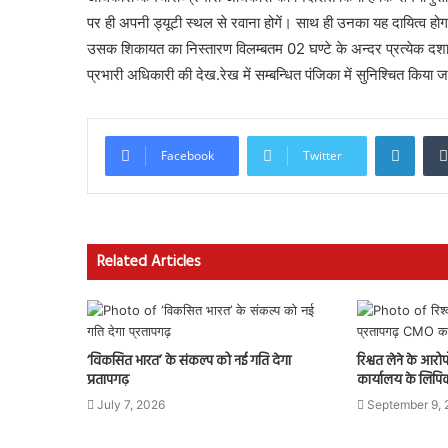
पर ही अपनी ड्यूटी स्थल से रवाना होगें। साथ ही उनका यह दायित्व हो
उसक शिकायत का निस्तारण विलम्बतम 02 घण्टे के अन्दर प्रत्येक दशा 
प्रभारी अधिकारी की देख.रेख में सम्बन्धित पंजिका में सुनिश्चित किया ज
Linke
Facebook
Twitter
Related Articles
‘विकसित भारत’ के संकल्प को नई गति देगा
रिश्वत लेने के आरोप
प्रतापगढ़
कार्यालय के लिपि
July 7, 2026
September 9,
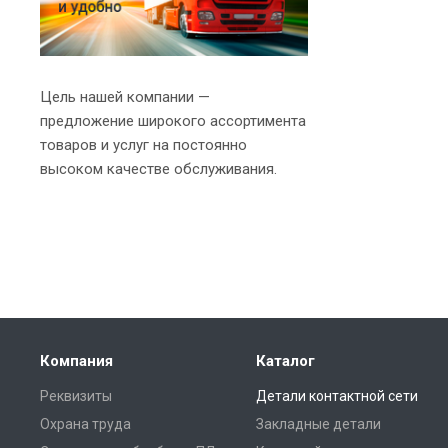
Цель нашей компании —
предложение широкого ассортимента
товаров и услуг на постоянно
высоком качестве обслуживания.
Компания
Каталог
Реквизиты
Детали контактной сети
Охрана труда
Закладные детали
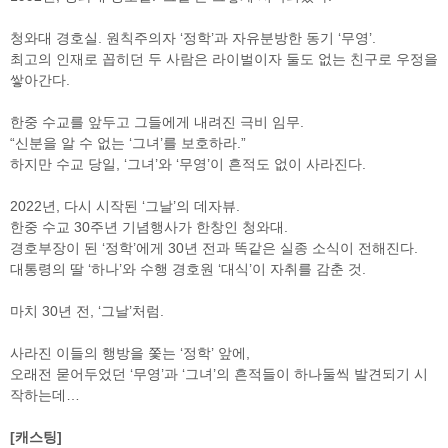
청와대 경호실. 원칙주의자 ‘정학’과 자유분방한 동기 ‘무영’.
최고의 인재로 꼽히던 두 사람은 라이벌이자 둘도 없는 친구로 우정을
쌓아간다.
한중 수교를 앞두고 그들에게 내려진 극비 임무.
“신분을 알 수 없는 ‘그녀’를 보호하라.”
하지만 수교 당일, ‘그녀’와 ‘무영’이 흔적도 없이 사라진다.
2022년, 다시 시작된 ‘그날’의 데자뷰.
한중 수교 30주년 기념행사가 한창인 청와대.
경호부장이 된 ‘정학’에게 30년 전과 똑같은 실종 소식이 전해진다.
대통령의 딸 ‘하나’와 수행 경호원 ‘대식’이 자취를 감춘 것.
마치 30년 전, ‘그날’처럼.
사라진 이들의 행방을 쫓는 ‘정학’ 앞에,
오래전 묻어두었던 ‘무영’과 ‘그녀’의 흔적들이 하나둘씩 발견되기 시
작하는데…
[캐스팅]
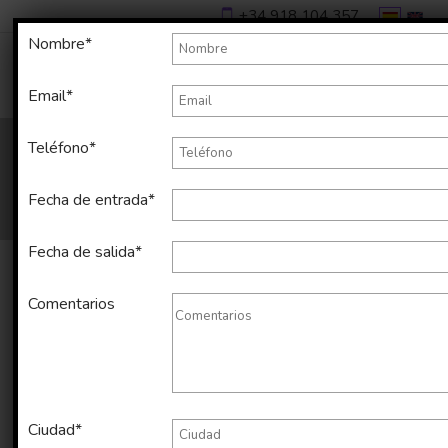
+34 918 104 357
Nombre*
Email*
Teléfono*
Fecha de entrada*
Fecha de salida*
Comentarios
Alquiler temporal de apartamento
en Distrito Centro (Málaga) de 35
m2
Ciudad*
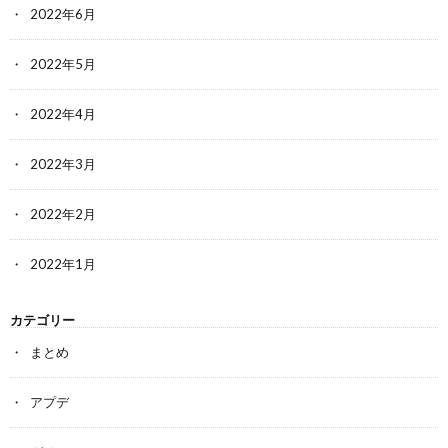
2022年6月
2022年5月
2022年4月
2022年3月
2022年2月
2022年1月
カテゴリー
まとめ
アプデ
---+---
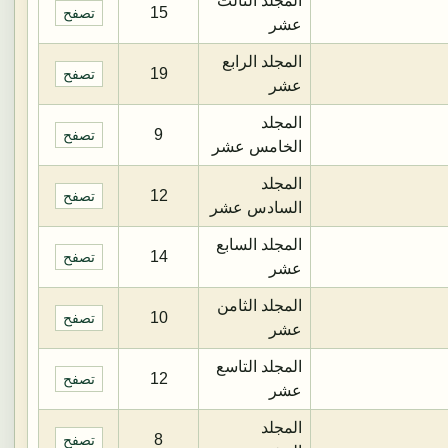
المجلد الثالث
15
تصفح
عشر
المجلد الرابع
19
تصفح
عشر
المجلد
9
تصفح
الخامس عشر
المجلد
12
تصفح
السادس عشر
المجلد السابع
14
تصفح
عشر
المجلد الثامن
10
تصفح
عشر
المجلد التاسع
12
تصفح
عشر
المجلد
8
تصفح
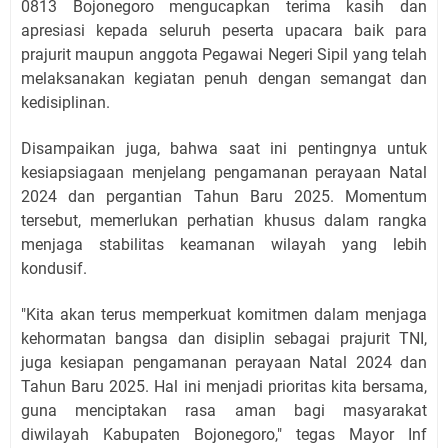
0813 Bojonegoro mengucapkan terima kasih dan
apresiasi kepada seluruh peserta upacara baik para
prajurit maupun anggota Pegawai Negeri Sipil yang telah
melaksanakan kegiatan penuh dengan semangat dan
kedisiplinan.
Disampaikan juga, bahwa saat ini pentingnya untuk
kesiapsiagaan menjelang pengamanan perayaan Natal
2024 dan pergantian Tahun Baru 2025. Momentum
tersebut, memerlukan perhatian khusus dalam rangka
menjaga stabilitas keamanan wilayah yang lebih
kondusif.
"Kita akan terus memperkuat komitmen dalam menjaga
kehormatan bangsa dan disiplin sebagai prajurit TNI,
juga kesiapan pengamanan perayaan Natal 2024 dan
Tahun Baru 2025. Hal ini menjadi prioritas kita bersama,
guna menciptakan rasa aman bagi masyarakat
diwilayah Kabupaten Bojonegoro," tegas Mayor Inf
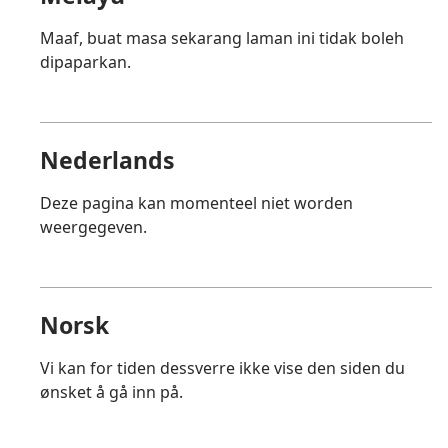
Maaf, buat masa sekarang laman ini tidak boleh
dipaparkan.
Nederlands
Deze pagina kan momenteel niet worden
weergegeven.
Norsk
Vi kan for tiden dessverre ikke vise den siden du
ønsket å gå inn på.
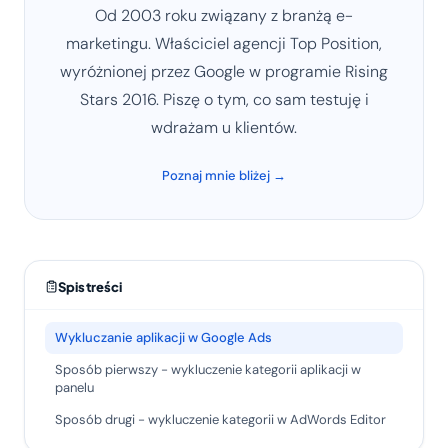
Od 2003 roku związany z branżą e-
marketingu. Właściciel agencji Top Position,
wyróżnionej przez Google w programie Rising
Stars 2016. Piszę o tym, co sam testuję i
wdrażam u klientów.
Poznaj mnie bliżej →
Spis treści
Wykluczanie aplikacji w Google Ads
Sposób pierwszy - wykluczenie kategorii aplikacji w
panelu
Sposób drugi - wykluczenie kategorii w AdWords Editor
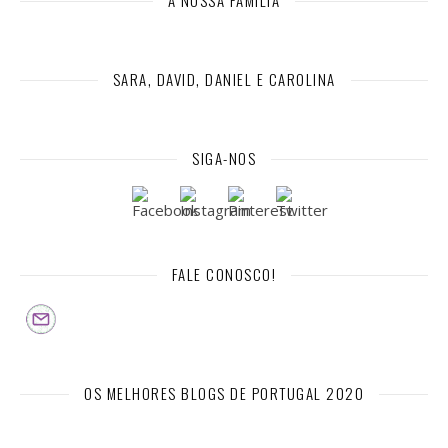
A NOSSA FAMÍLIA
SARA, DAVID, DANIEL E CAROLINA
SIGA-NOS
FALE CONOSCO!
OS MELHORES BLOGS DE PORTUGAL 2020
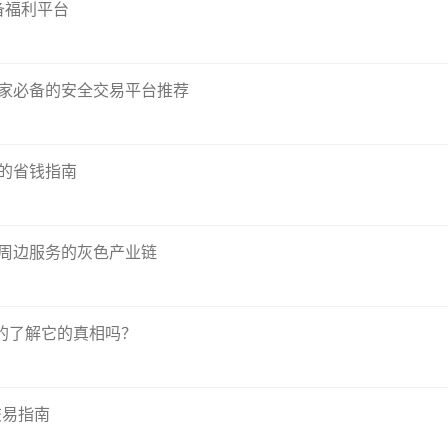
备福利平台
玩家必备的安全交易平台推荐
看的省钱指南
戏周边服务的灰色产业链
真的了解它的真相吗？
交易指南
---+---
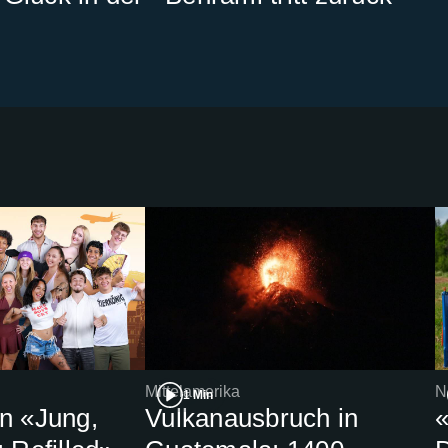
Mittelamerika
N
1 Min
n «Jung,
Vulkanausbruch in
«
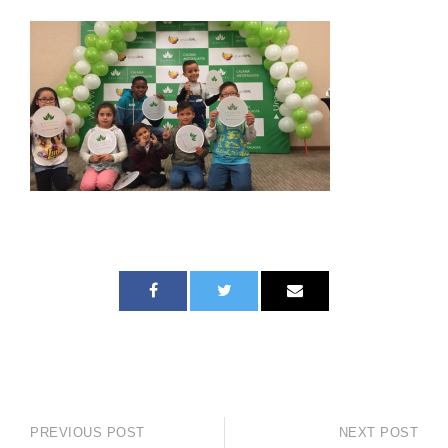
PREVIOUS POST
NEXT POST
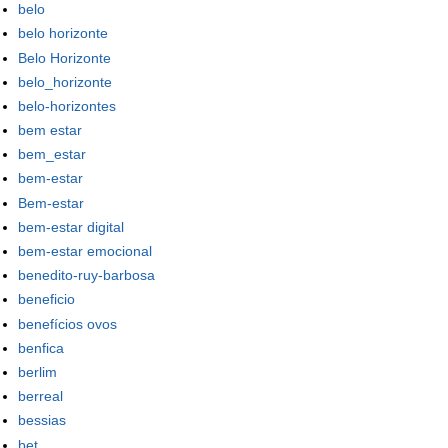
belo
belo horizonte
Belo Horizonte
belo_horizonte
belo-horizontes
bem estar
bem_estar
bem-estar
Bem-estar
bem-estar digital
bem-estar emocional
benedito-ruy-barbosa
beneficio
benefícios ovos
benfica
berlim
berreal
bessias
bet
---+---
What the exercise asks: Return all lines from the entries that contain the string "Google".

The completed task:
wyróżnionej przez Google w programie Rising
Wykluczanie aplikacji w Google Ads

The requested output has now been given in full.